WHAT YOU ARE ASKED TO DO -
Scan the data for "each" and copy the lines it appears in.

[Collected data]
· · · ·
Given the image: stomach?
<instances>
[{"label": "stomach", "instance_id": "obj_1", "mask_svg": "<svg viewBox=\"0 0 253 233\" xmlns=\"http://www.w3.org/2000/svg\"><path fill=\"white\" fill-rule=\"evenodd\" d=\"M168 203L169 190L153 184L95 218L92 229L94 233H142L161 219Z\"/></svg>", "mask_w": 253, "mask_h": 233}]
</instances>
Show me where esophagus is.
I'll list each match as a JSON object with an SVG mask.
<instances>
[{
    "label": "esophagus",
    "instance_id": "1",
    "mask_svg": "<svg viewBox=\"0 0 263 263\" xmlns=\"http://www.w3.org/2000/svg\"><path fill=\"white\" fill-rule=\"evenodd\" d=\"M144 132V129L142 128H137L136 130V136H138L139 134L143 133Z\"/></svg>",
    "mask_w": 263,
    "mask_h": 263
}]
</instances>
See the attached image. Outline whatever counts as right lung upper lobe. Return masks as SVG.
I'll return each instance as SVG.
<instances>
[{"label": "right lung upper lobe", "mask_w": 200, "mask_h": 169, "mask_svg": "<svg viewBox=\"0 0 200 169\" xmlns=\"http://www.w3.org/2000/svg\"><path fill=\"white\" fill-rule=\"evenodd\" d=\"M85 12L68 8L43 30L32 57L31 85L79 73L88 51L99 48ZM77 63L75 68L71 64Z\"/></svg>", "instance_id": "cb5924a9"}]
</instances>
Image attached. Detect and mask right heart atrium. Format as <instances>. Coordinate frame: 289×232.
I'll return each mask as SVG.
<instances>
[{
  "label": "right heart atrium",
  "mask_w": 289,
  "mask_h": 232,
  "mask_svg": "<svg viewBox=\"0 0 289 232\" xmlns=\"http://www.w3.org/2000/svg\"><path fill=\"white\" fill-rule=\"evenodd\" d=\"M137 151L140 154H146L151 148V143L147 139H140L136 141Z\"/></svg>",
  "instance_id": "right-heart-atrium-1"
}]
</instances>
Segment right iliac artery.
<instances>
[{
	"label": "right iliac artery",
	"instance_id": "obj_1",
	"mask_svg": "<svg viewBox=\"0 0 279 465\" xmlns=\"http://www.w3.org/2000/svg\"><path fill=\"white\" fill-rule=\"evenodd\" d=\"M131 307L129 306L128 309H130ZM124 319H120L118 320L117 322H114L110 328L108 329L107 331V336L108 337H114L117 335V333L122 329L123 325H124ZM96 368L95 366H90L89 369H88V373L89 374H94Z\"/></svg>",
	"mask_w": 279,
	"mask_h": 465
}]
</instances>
· · · ·
YOUR SOLUTION -
I'll list each match as a JSON object with an SVG mask.
I'll return each instance as SVG.
I'll return each mask as SVG.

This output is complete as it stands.